School districts must solicit input on the design of a plan from staff at the school, parents, and the community, including at an open meeting, and may subsequently adopt a plan for the additional 20 days at a public hearing.
The pilot program must include an evaluation of the effectiveness of the program, an examination of student academic progress, and a recommendation of whether 20 days is the optimal number of days to be provided as additional support.
The Council must encourage school districts, including those identified to potentially implement the pilot program, to combat summer learning loss using a program as described above using local or grant funding.
Fiscal Note: Available. New fiscal note requested on February 11, 2014.
Committee/Commission/Task Force Created: No.
Effective Date: The bill contains an emergency clause and takes effect immediately.

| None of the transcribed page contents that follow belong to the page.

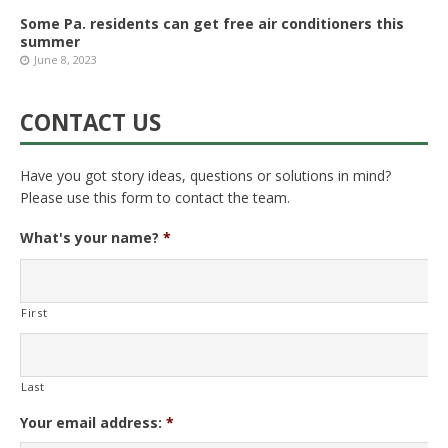
Some Pa. residents can get free air conditioners this
summer
June 8, 2023
CONTACT US
Have you got story ideas, questions or solutions in mind?
Please use this form to contact the team.
What's your name?
*
First
Last
Your email address:
*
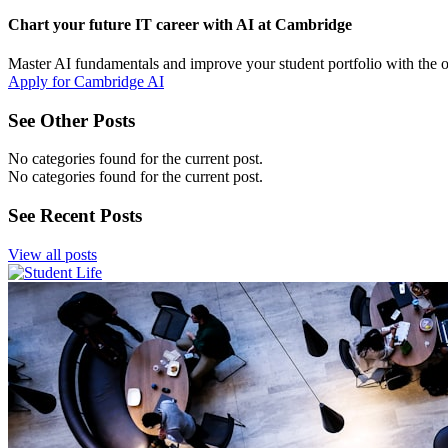
Chart your future IT career with AI at Cambridge
Master AI fundamentals and improve your student portfolio with the 
Apply for Cambridge AI
See Other Posts
No categories found for the current post.
No categories found for the current post.
See Recent Posts
View all posts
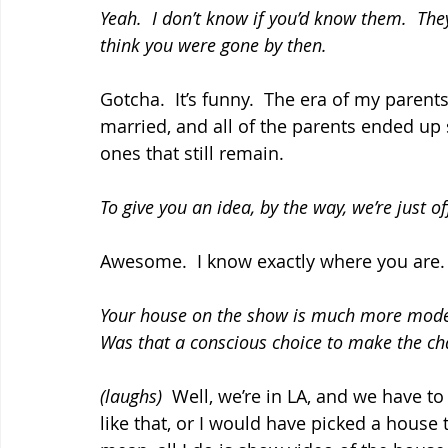
Yeah.  I don’t know if you’d know them.  Th
think you were gone by then.
Gotcha.  It’s funny.  The era of my parent
married, and all of the parents ended up 
ones that still remain.
To give you an idea, by the way, we’re just o
Awesome.  I know exactly where you are.
Your house on the show is much more modest
Was that a conscious choice to make the ch
(laughs)
  Well, we’re in LA, and we have to
like that, or I would have picked a house 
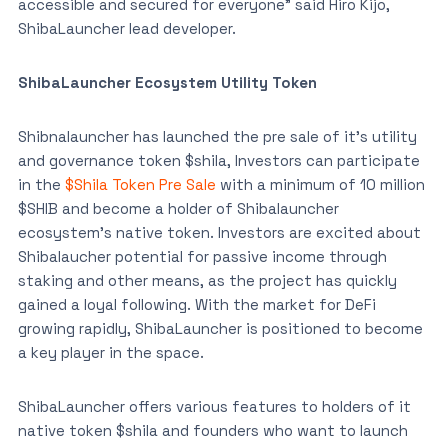
accessible and secured for everyone” said Hiro Kijo,
ShibaLauncher lead developer.
ShibaLauncher Ecosystem Utility Token
Shibnalauncher has launched the pre sale of it’s utility
and governance token $shila, Investors can participate
in the
$Shila Token Pre Sale
with a minimum of 10 million
$SHIB and become a holder of Shibalauncher
ecosystem’s native token. Investors are excited about
Shibalaucher potential for passive income through
staking and other means, as the project has quickly
gained a loyal following. With the market for DeFi
growing rapidly, ShibaLauncher is positioned to become
a key player in the space.
ShibaLauncher offers various features to holders of it
native token $shila and founders who want to launch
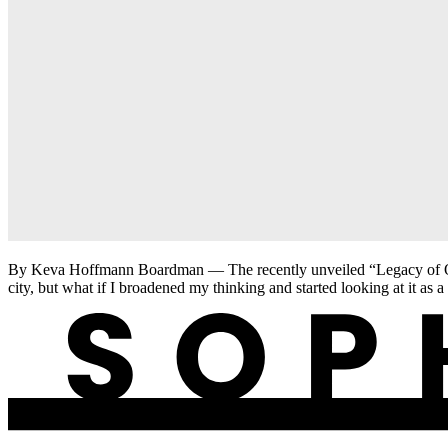
By Keva Hoffmann Boardman — The recently unveiled “Legacy of Our J
city, but what if I broadened my thinking and started looking at it as a 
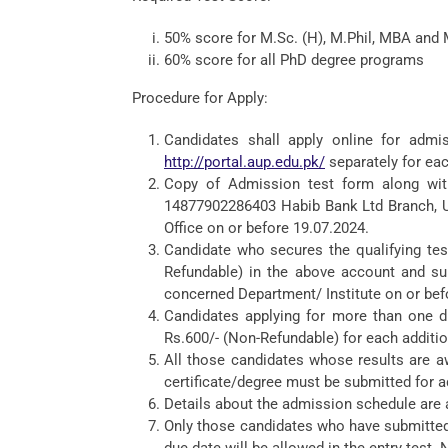
50% score for M.Sc. (H), M.Phil, MBA and
60% score for all PhD degree programs
Procedure for Apply:
Candidates shall apply online for admis
http://portal.aup.edu.pk/
separately for eac
Copy of Admission test form along with
14877902286403 Habib Bank Ltd Branch, Un
Office on or before 19.07.2024.
Candidate who secures the qualifying tes
Refundable) in the above account and su
concerned Department/ Institute on or bef
Candidates applying for more than one di
Rs.600/- (Non-Refundable) for each addition
All those candidates whose results are aw
certificate/degree must be submitted for a
Details about the admission schedule are a
Only those candidates who have submitted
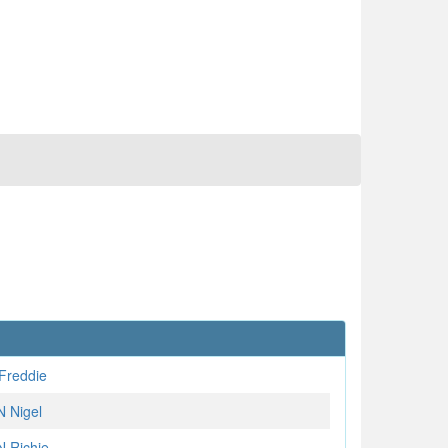
Freddie
 Nigel
 Richie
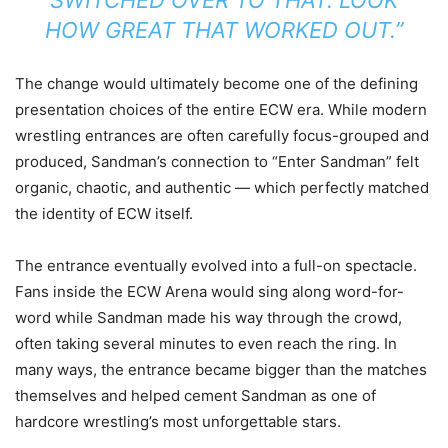
SWITCHED OVER TO THAT. LOOK
HOW GREAT THAT WORKED OUT.”
The change would ultimately become one of the defining
presentation choices of the entire ECW era. While modern
wrestling entrances are often carefully focus-grouped and
produced, Sandman’s connection to “Enter Sandman” felt
organic, chaotic, and authentic — which perfectly matched
the identity of ECW itself.
The entrance eventually evolved into a full-on spectacle.
Fans inside the ECW Arena would sing along word-for-
word while Sandman made his way through the crowd,
often taking several minutes to even reach the ring. In
many ways, the entrance became bigger than the matches
themselves and helped cement Sandman as one of
hardcore wrestling’s most unforgettable stars.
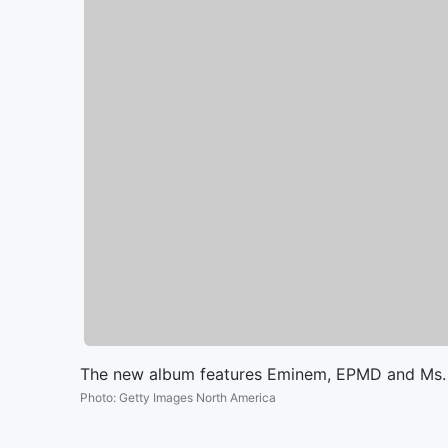
The new album features Eminem, EPMD and Ms. L
Photo
:
Getty Images North America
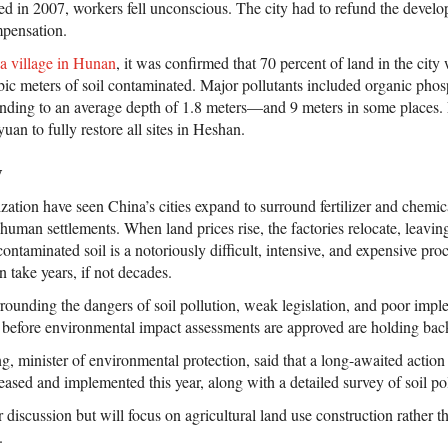
ed in 2007, workers fell unconscious. The city had to refund the develo
mpensation.
a village in Hunan
, it was confirmed that 70 percent of land in the city
bic meters of soil contaminated. Major pollutants included organic phos
nding to an average depth of 1.8 meters—and 9 meters in some places. E
uan to fully restore all sites in Heshan.
w
ation have seen China’s cities expand to surround fertilizer and chemica
m human settlements. When land prices rise, the factories relocate, leavi
ntaminated soil is a notoriously difficult, intensive, and expensive pro
n take years, if not decades.
rounding the dangers of soil pollution, weak legislation, and poor imp
ts before environmental impact assessments are approved are holding bac
, minister of environmental protection, said that a long-awaited action 
eleased and implemented this year, along with a detailed survey of soil po
r discussion but will focus on agricultural land use construction rather th
.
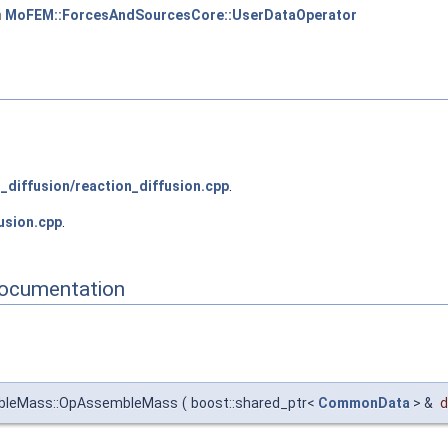
m
MoFEM::ForcesAndSourcesCore::UserDataOperator
_diffusion/reaction_diffusion.cpp
.
usion.cpp
.
Documentation
mbleMass::OpAssembleMass
(
boost::shared_ptr<
CommonData
> &
d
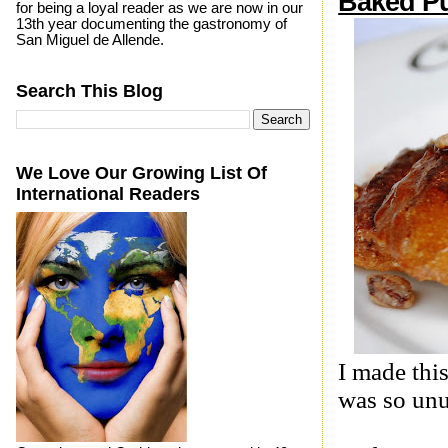
Baked P
for being a loyal reader as we are now in our
13th year documenting the gastronomy of
San Miguel de Allende.
Search This Blog
We Love Our Growing List Of
International Readers
I made thi
was so unu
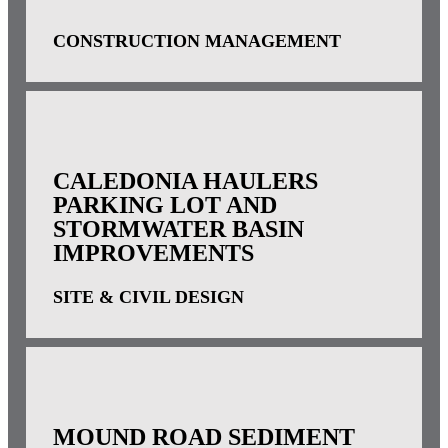
CONSTRUCTION MANAGEMENT
CALEDONIA HAULERS
PARKING LOT AND
STORMWATER BASIN
IMPROVEMENTS
SITE & CIVIL DESIGN
MOUND ROAD SEDIMENT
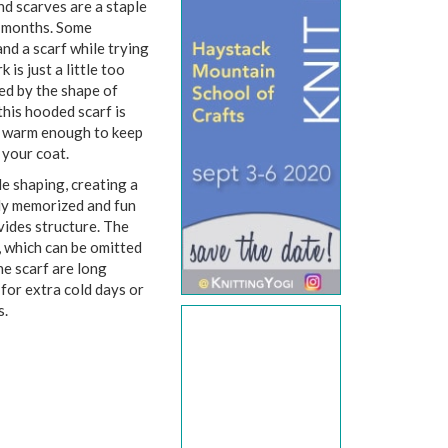
nd scarves are a staple
r months. Some
and a scarf while trying
is just a little too
ed by the shape of
this hooded scarf is
d warm enough to keep
 your coat.
le shaping, creating a
ily memorized and fun
vides structure. The
, which can be omitted
the scarf are long
for extra cold days or
ys.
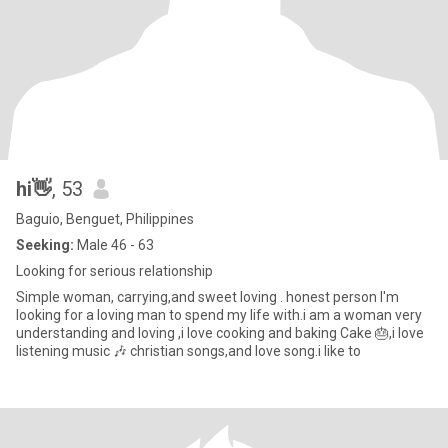
hi👋
, 53
Baguio, Benguet, Philippines
Seeking:
Male 46 - 63
Looking for serious relationship
Simple woman, carrying,and sweet loving . honest person I'm
looking for a loving man to spend my life with.i am a woman very
understanding and loving ,i love cooking and baking Cake 🎂,i love
listening music 🎶 christian songs,and love song.i like to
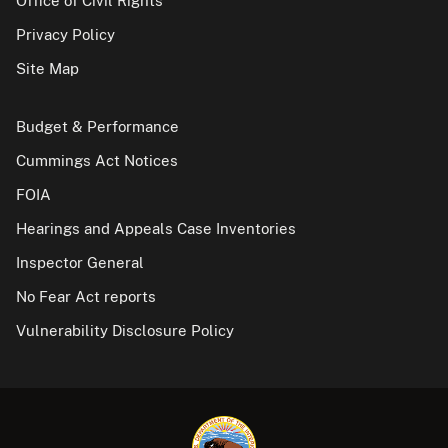
Office of Civil Rights
Privacy Policy
Site Map
Budget & Performance
Cummings Act Notices
FOIA
Hearings and Appeals Case Inventories
Inspector General
No Fear Act reports
Vulnerability Disclosure Policy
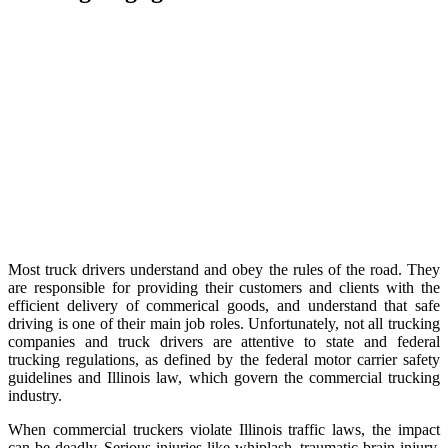
Most truck drivers understand and obey the rules of the road. They
are responsible for providing their customers and clients with the
efficient delivery of commerical goods, and understand that safe
driving is one of their main job roles. Unfortunately, not all trucking
companies and truck drivers are attentive to state and federal
trucking regulations, as defined by the federal motor carrier safety
guidelines and Illinois law, which govern the commercial trucking
industry.
When commercial truckers violate Illinois traffic laws, the impact
can be deadly. Serious injuries like whiplash, traumatic brain injury,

Staff Summary of Public Testimony on Original Bill (Early Learning & K-12 Education): PRO: Summer learning loss is a critical problem that we must address. Almost every student experiences summer learning loss; some more than others. Studies show that two-thirds of most students' summer learning loss occur in elementary school and disproportionally impact students who already experience educational opportunity gaps. This is not summer school but school with all its structure for all students in the school so there is no stigma. Funding would not be required until next biennium. All students do not learn in the same way or in the same amount of time and that is why extended learning opportunities outside of the school day and the school calendar are so important. The additional 20 days aligns with research that shows that additional time spent on academics leads to greater student learning. These added days should be compulsory attendance days. The application to participate in the pilot should require a plan to collect data during the 2014 school year on student and teacher absences, student discipline, and student assessment scores to help with the evaluation of the pilot. The pilot should be open to school districts who want to have a balanced calendar not just add days at the beginning and end. If the pilot is scaled back due to the cost then make sure that enough of the program is kept to have a valid evaluation. School districts know that summer learning loss is a problem but are struggling to provide summer programs to address it. A major barrier to accessing programs outside the school is often transportation so we are glad to see that funds may be used for transportation. Funding for this program needs to be part of basic education. Grants go away and the funding needs to be continued to fully address the problem.
OTHER: I recommend including the 3:00 p.m. to 6:00 p.m. timeframe as part of the program and including evidence-based practices that are fun to address summer learning loss.
Persons Testifying (Early Learning & K-12 Education): PRO: Senator Billig, prime sponsor; Jan Link, Academic Link Outreach, Director; Karyssa Mathison, Larry Wewel, Academic Link Outreach; Phyllis Frank, former State Board of Education member, National Association for Year-Round Education; Frank Ordway, League of Education Voters; Marie Sullivan, WA State School Director's Assn.; Alex Hur, Equity in Education Coalition; Dave Larson, Tukwila School District; Julia Suliman, State Board of Education.
OTHER: Lynne Tucker, School's Out WA.
Staff Summary of Public Testimony on Recommended First Substitute (Ways & Means): PRO: This bill helps prevent summer learning loss. We are appreciative that this bill looks to change future policy by setting up a council to review best practices. Evidence of summer learning loss is profound. This bill starts the process of addressing summer learning opportunities in a systemic way. The role of the Council is critical to bring our community-based organizations and school districts together to address the challenges of our state's students.
Persons Testifying (Ways & Means): PRO: Alex Hur, Equity in Education Coalition; Frank Ordway, League of Education Voters.